*GIVEN RECORDS*:

= Beginning of Section =

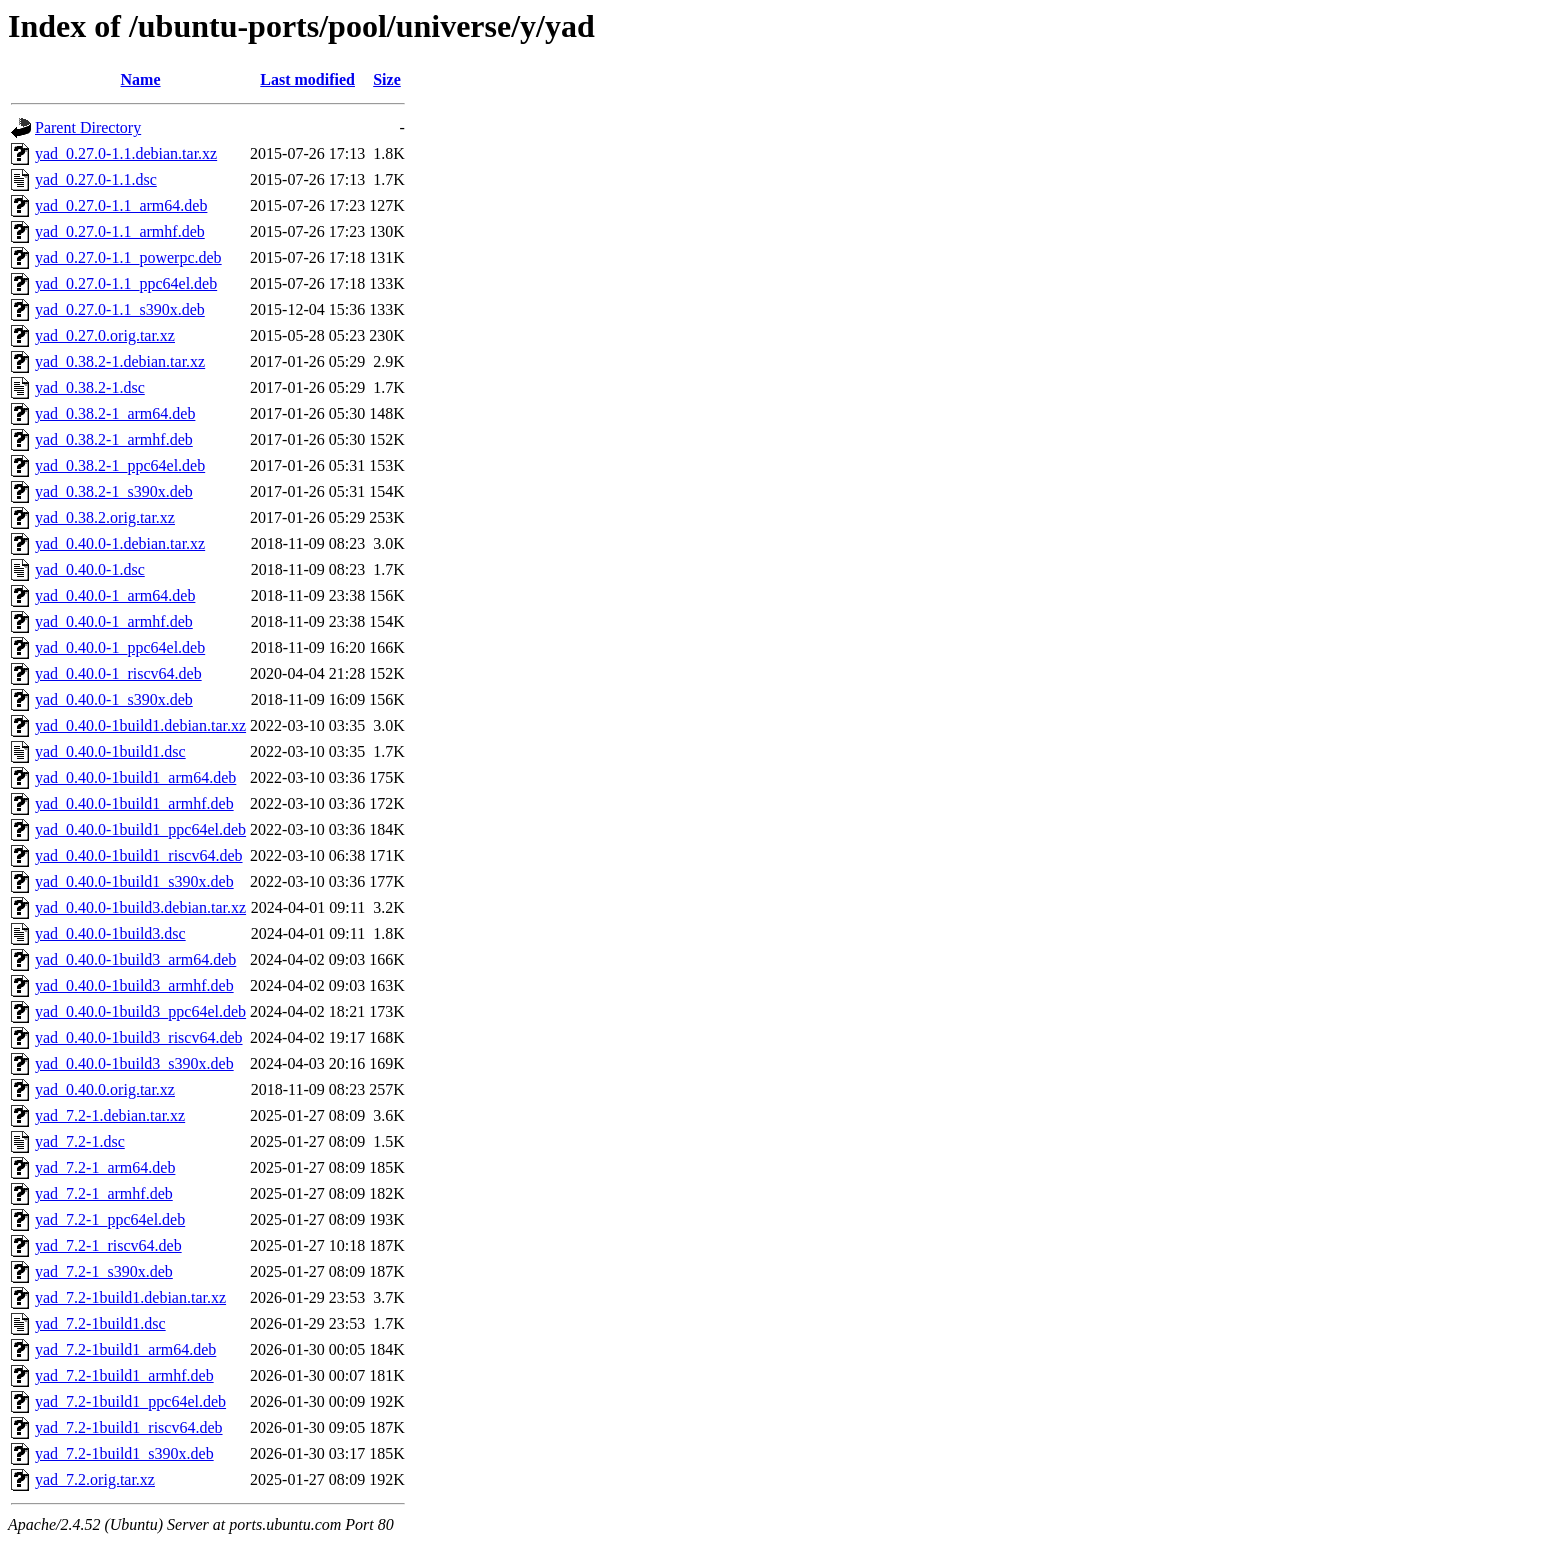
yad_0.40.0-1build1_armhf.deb (134, 803)
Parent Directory (88, 127)
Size (387, 79)
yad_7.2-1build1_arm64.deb (125, 1349)
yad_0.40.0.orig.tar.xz (105, 1089)
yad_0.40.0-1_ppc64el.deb (120, 647)
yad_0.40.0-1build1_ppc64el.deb (140, 829)
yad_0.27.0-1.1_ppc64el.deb (126, 283)
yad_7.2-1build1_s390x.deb (124, 1453)
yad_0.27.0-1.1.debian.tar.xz (126, 153)
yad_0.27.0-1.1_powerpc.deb (128, 257)
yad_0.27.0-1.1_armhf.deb (120, 231)
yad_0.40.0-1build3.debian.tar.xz (140, 907)
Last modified (307, 79)
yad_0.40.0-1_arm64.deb (115, 595)
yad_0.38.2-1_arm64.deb (115, 413)
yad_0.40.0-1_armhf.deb (114, 621)
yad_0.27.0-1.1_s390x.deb (120, 309)
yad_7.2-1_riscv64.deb (108, 1245)
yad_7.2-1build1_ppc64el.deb (130, 1401)
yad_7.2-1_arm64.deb (105, 1167)
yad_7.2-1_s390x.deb (104, 1271)
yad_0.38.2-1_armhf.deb (114, 439)
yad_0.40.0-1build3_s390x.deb (134, 1063)
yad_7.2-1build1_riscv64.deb (129, 1427)
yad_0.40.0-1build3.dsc (110, 933)
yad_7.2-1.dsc (80, 1141)
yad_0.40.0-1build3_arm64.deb (135, 959)
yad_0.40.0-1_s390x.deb (114, 699)
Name (141, 79)
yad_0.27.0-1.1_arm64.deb (121, 205)
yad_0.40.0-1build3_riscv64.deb (139, 1037)
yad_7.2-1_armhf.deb (104, 1193)
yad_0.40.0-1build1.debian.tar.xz (140, 725)
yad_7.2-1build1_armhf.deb (124, 1375)
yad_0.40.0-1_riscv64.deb (118, 673)
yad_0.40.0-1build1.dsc (110, 751)
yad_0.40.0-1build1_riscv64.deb (139, 855)
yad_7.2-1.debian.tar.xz (110, 1115)
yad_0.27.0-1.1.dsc (96, 179)
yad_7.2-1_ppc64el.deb (110, 1219)
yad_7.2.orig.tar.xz (95, 1479)
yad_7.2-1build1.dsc (100, 1323)
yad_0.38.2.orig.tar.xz (105, 517)
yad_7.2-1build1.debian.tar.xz (130, 1297)
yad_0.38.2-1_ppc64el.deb (120, 465)
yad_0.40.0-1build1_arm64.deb (135, 777)
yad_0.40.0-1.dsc (90, 569)
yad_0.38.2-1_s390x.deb (114, 491)
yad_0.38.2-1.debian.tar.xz (120, 361)
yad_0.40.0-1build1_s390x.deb (134, 881)
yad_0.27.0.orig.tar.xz (105, 335)
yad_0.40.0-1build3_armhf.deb (134, 985)
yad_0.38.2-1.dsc (90, 387)
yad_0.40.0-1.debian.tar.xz (120, 543)
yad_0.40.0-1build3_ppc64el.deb (140, 1011)
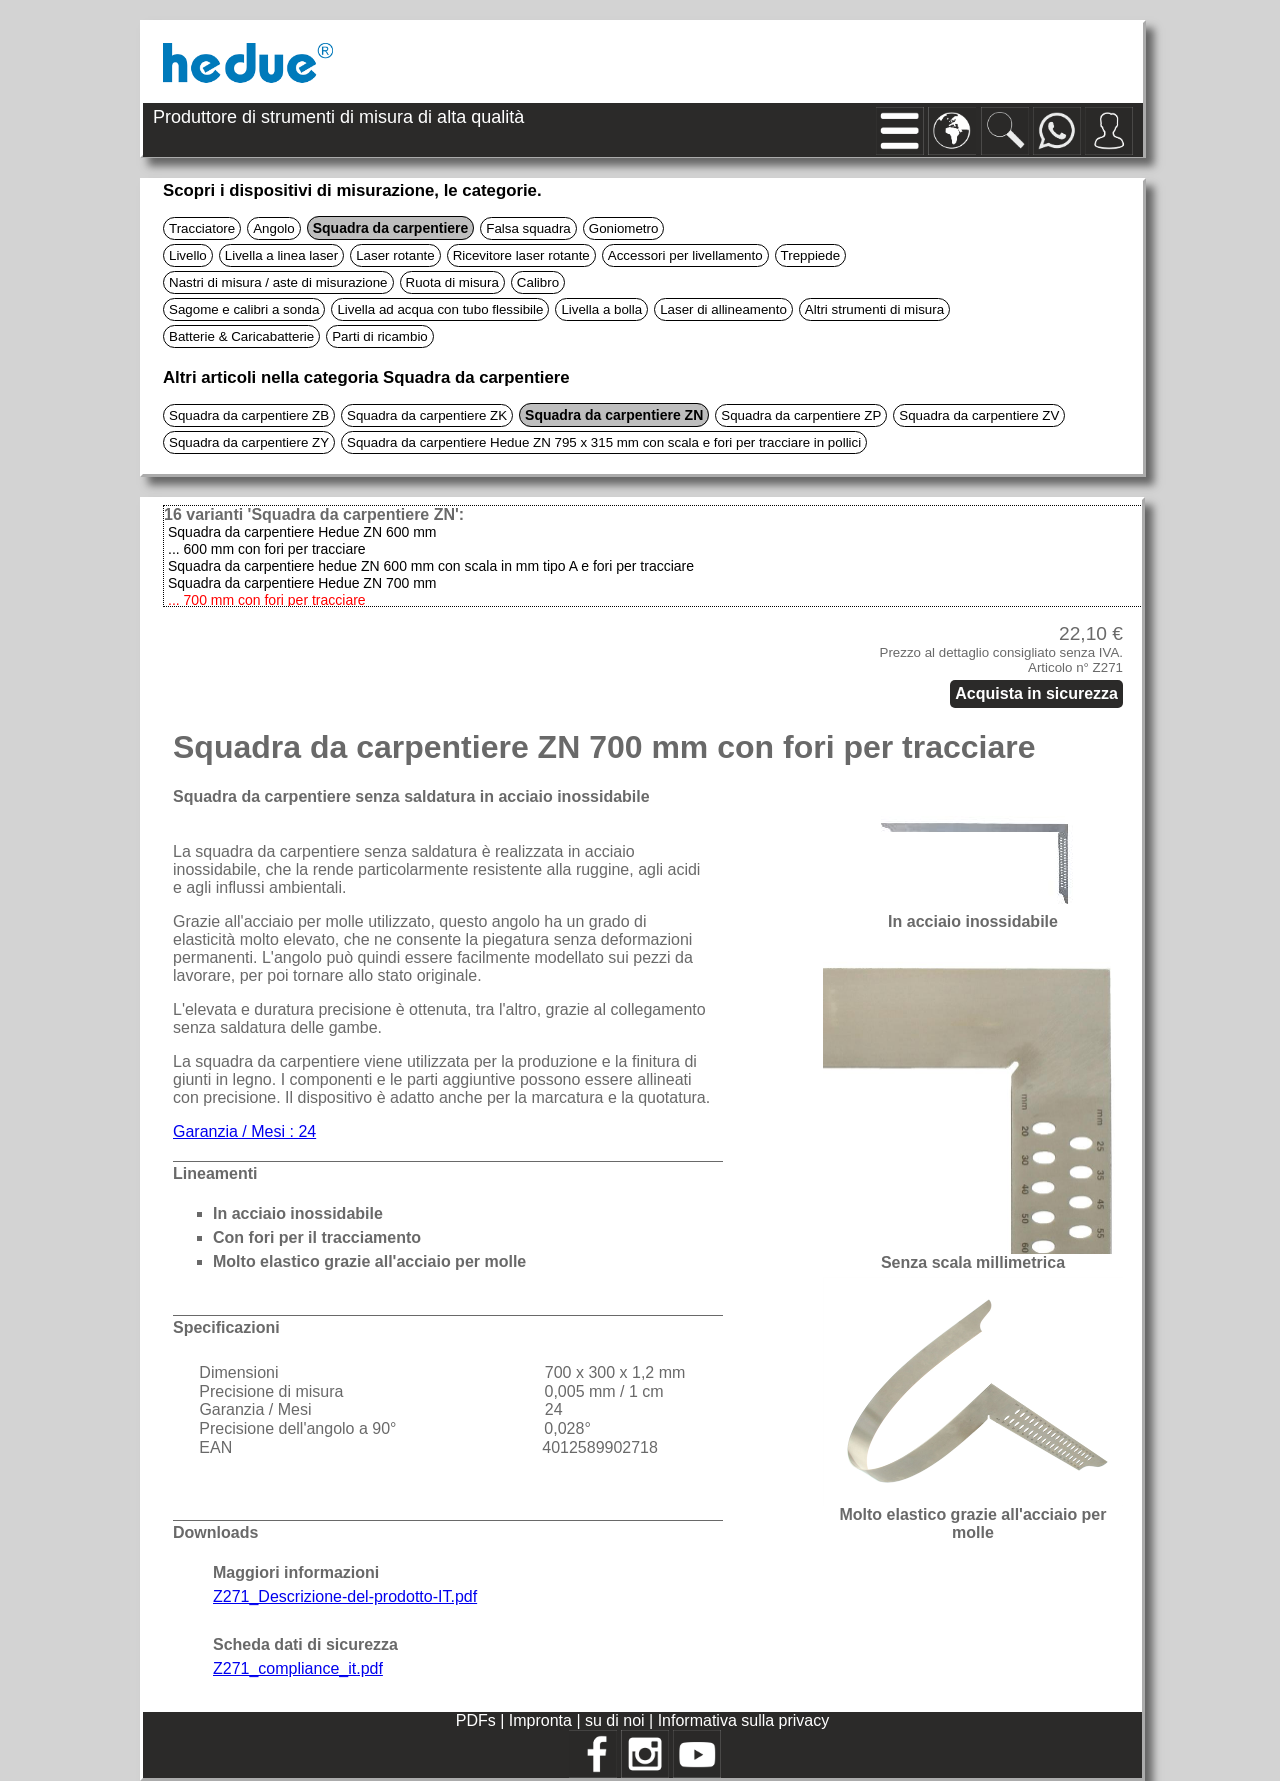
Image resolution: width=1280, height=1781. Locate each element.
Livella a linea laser (281, 255)
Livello (188, 255)
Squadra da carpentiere (391, 228)
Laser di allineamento (723, 309)
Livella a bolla (601, 309)
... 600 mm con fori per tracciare (267, 549)
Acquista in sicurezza (1036, 693)
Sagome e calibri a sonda (244, 309)
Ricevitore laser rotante (521, 255)
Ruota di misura (452, 282)
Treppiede (811, 255)
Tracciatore (202, 228)
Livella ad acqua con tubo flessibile (440, 309)
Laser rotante (395, 255)
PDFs (476, 1720)
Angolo (274, 228)
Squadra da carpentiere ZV (979, 415)
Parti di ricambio (380, 336)
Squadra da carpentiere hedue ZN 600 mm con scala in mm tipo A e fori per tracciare (431, 566)
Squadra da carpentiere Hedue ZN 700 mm (302, 583)
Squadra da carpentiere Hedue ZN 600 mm (302, 532)
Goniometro (624, 228)
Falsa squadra (528, 228)
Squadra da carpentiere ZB (249, 415)
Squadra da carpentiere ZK (427, 415)
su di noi (617, 1720)
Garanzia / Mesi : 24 (244, 1131)
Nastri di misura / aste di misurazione (278, 282)
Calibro (538, 282)
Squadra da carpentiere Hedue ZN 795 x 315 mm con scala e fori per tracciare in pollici (604, 442)
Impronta (543, 1720)
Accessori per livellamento (685, 255)
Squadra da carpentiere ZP (801, 415)
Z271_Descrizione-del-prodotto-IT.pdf (345, 1596)
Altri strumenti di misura (874, 309)
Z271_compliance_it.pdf (298, 1668)
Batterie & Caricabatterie (241, 336)
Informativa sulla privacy (744, 1720)
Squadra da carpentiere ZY (249, 442)
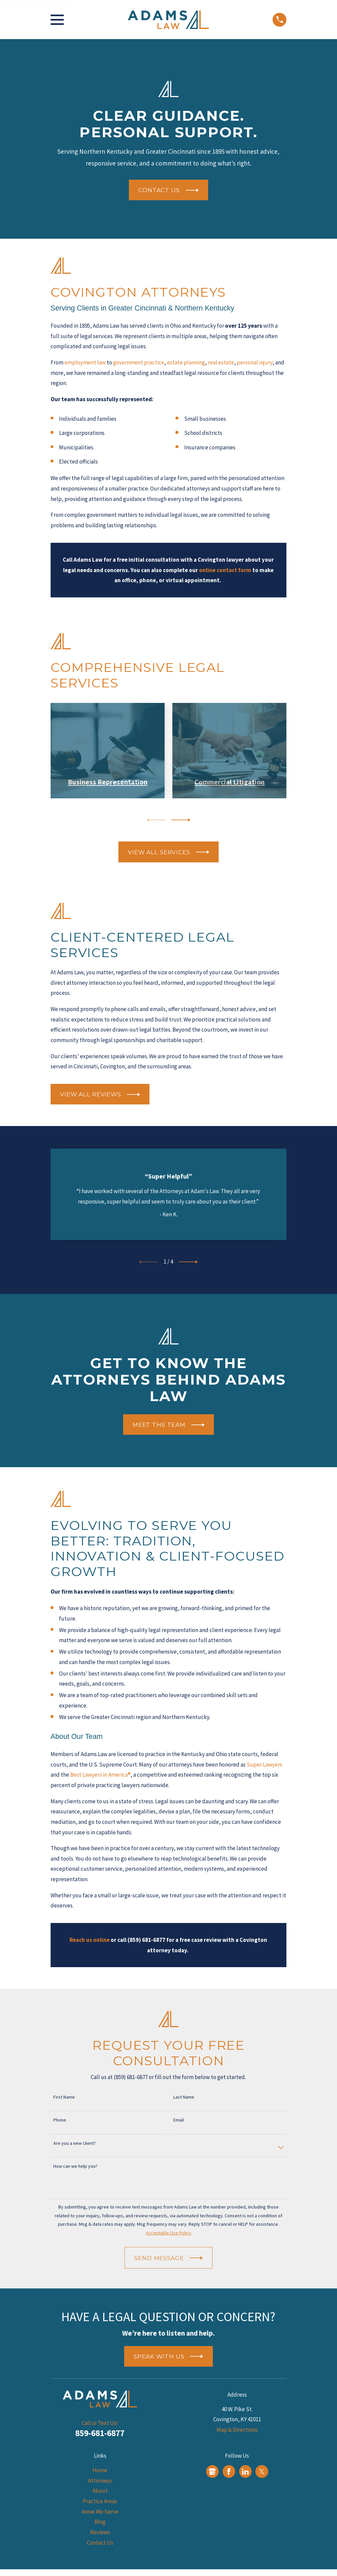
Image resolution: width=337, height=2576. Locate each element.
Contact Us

= End of Section =

Your answer should be the lines above, from the line containing "yad_0.38.2-1.debian.tar.xz (120, 361)" up to and including the line containing "yad_0.40.0-1build3_ppc64el.deb (140, 1011)", reproduced exactly and with nothing else.

*TASK OUTPUT*:
yad_0.38.2-1.debian.tar.xz (120, 361)
yad_0.40.0-1build1_s390x.deb (134, 881)
yad_0.27.0.orig.tar.xz (105, 335)
yad_0.40.0-1build3_armhf.deb (134, 985)
yad_0.38.2-1.dsc (90, 387)
yad_0.40.0-1.debian.tar.xz (120, 543)
yad_0.40.0-1build3_ppc64el.deb (140, 1011)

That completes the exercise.